• [Your task] Scan the listing below for the word "planen", then copy each line that has it.

☆ ☆ ☆ ☆ ☆

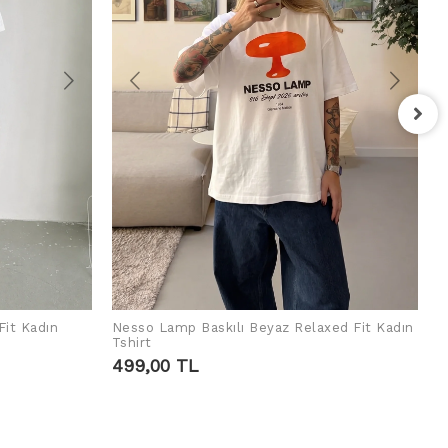
F
T
4
Fit Kadın
Nesso Lamp Baskılı Beyaz Relaxed Fit Kadın
SEPETE EKLE
Tshirt
499,00 TL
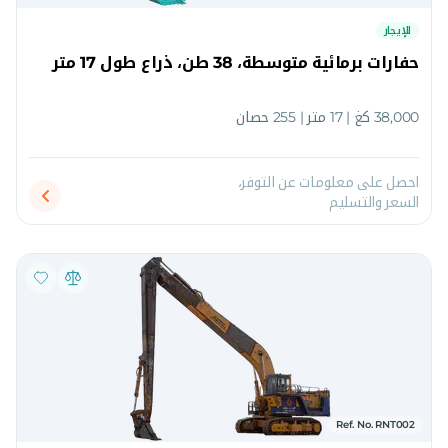
للإيجار
حفارات برمائية متوسطة، 38 طن، ذراع طول 17 متر
38,000 كغ | 17 متر | 255 حصان
احصل على معلومات عن التوفر،
السعر والتسليم
Ref. No. RNT002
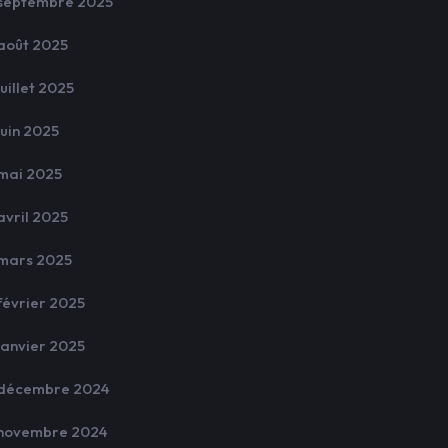
septembre 2025
août 2025
juillet 2025
juin 2025
mai 2025
avril 2025
mars 2025
février 2025
janvier 2025
décembre 2024
novembre 2024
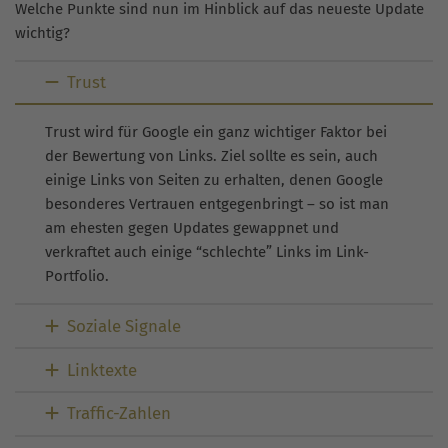
Welche Punkte sind nun im Hinblick auf das neueste Update
wichtig?
Trust
Trust wird für Google ein ganz wichtiger Faktor bei
der Bewertung von Links. Ziel sollte es sein, auch
einige Links von Seiten zu erhalten, denen Google
besonderes Vertrauen entgegenbringt – so ist man
am ehesten gegen Updates gewappnet und
verkraftet auch einige “schlechte” Links im Link-
Portfolio.
Soziale Signale
Linktexte
Traffic-Zahlen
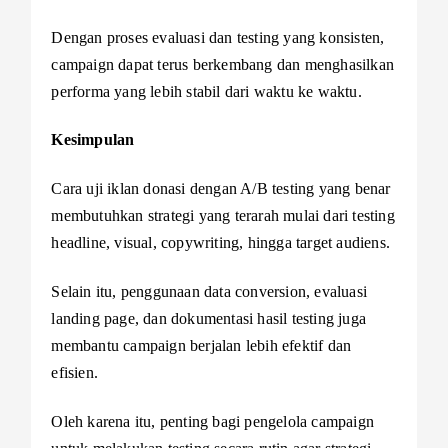
Dengan proses evaluasi dan testing yang konsisten,
campaign dapat terus berkembang dan menghasilkan
performa yang lebih stabil dari waktu ke waktu.
Kesimpulan
Cara uji iklan donasi dengan A/B testing yang benar
membutuhkan strategi yang terarah mulai dari testing
headline, visual, copywriting, hingga target audiens.
Selain itu, penggunaan data conversion, evaluasi
landing page, dan dokumentasi hasil testing juga
membantu campaign berjalan lebih efektif dan
efisien.
Oleh karena itu, penting bagi pengelola campaign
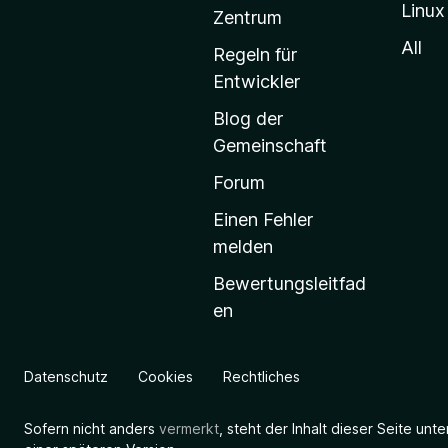
Linux
-
Zentrum
S
All
Regeln für
t
Entwickler
a
Blog der
r
Gemeinschaft
t
s
Forum
e
Einen Fehler
i
melden
t
Bewertungsleitfad
e
en
g
e
h
Datenschutz
Cookies
Rechtliches
e
n
Sofern nicht anders
vermerkt
, steht der Inhalt dieser Seite unt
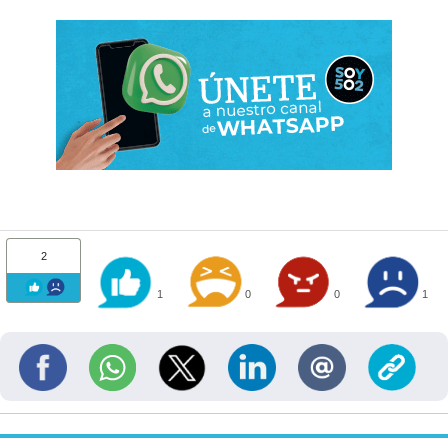
2
1
0
0
1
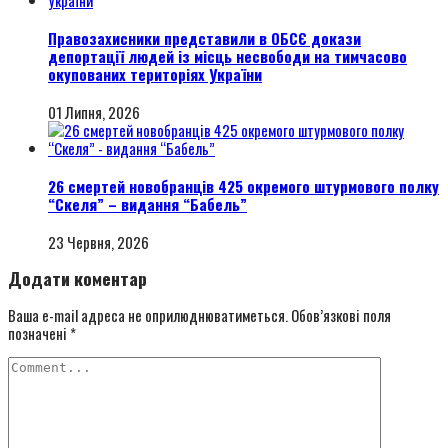
Правозахисники представили в ОБСЄ докази
депортації людей із місць несвободи на тимчасово
окупованих територіях України
01 Липня, 2026
26 смертей новобранців 425 окремого штурмового полку
“Скеля” – видання “Бабель”
23 Червня, 2026
Додати коментар
Ваша e-mail адреса не оприлюднюватиметься.
Обов’язкові поля
позначені
*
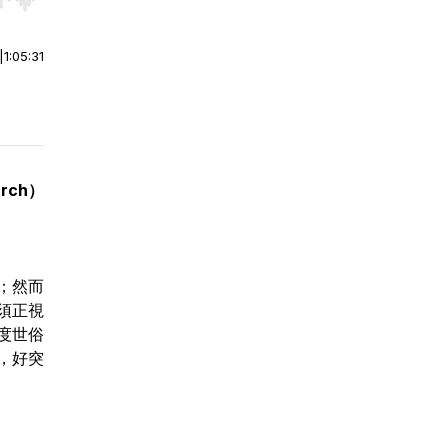
r end. Hold shift to jump forward or backward.
|
1:05:31
rch）
；然而
須正視
度世俗
，好突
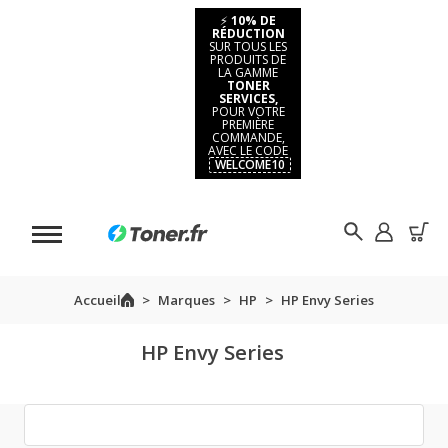
⚡
10% DE
RÉDUCTION
SUR TOUS LES
PRODUITS DE
LA GAMME
TONER
SERVICES,
POUR VOTRE
PREMIÈRE
COMMANDE,
AVEC LE CODE
WELCOME10
Accueil
Marques
HP
HP Envy Series
HP Envy Series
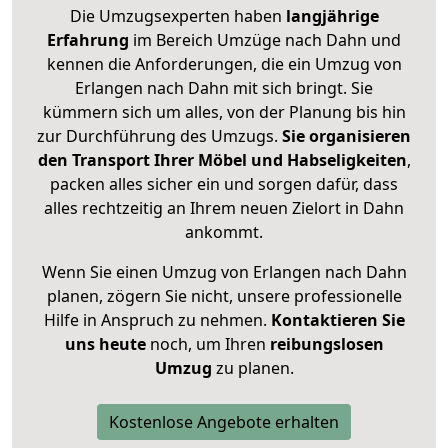
Die Umzugsexperten haben
langjährige
Erfahrung
im Bereich Umzüge nach Dahn und
kennen die Anforderungen, die ein Umzug von
Erlangen nach Dahn mit sich bringt. Sie
kümmern sich um alles, von der Planung bis hin
zur Durchführung des Umzugs.
Sie organisieren
den Transport Ihrer Möbel und Habseligkeiten
,
packen alles sicher ein und sorgen dafür, dass
alles rechtzeitig an Ihrem neuen Zielort in Dahn
ankommt.
Wenn Sie einen Umzug von Erlangen nach Dahn
planen, zögern Sie nicht, unsere professionelle
Hilfe in Anspruch zu nehmen.
Kontaktieren Sie
uns heute
noch, um Ihren
reibungslosen
Umzug
zu planen.
Kostenlose Angebote erhalten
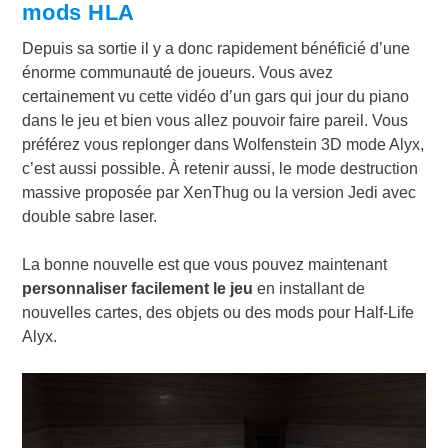
mods HLA
Depuis sa sortie il y a donc rapidement bénéficié d’une
énorme communauté de joueurs. Vous avez
certainement vu cette vidéo d’un gars qui jour du piano
dans le jeu et bien vous allez pouvoir faire pareil. Vous
préférez vous replonger dans Wolfenstein 3D mode Alyx,
c’est aussi possible. À retenir aussi, le mode destruction
massive proposée par XenThug ou la version Jedi avec
double sabre laser.
La bonne nouvelle est que vous pouvez maintenant
personnaliser facilement le jeu
en installant de
nouvelles cartes, des objets ou des mods pour Half-Life
Alyx.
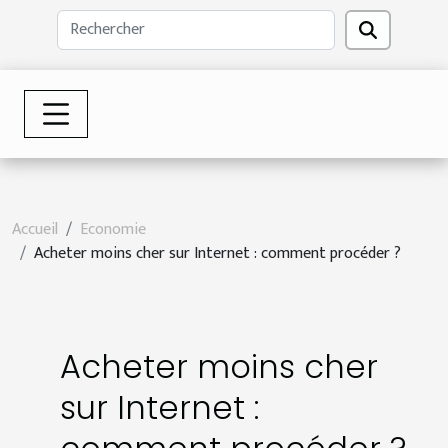
Accueil
Economie
Acheter moins cher sur Internet : comment procéder ?
Acheter moins cher
sur Internet :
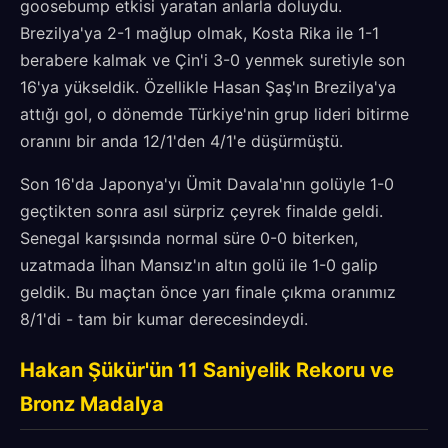
goosebump etkisi yaratan anlarla doluydu.
Brezilya'ya 2-1 mağlup olmak, Kosta Rika ile 1-1
berabere kalmak ve Çin'i 3-0 yenmek suretiyle son
16'ya yükseldik. Özellikle Hasan Şaş'ın Brezilya'ya
attığı gol, o dönemde Türkiye'nin grup lideri bitirme
oranını bir anda 12/1'den 4/1'e düşürmüştü.
Son 16'da Japonya'yı Ümit Davala'nın golüyle 1-0
geçtikten sonra asıl sürpriz çeyrek finalde geldi.
Senegal karşısında normal süre 0-0 biterken,
uzatmada İlhan Mansız'ın altın golü ile 1-0 galip
geldik. Bu maçtan önce yarı finale çıkma oranımız
8/1'di - tam bir kumar derecesindeydi.
Hakan Şükür'ün 11 Saniyelik Rekoru ve
Bronz Madalya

☆ ☆ ☆ ☆ ☆

• [Solution to this task]
planen, zögern Sie nicht, unsere professionelle
zu planen.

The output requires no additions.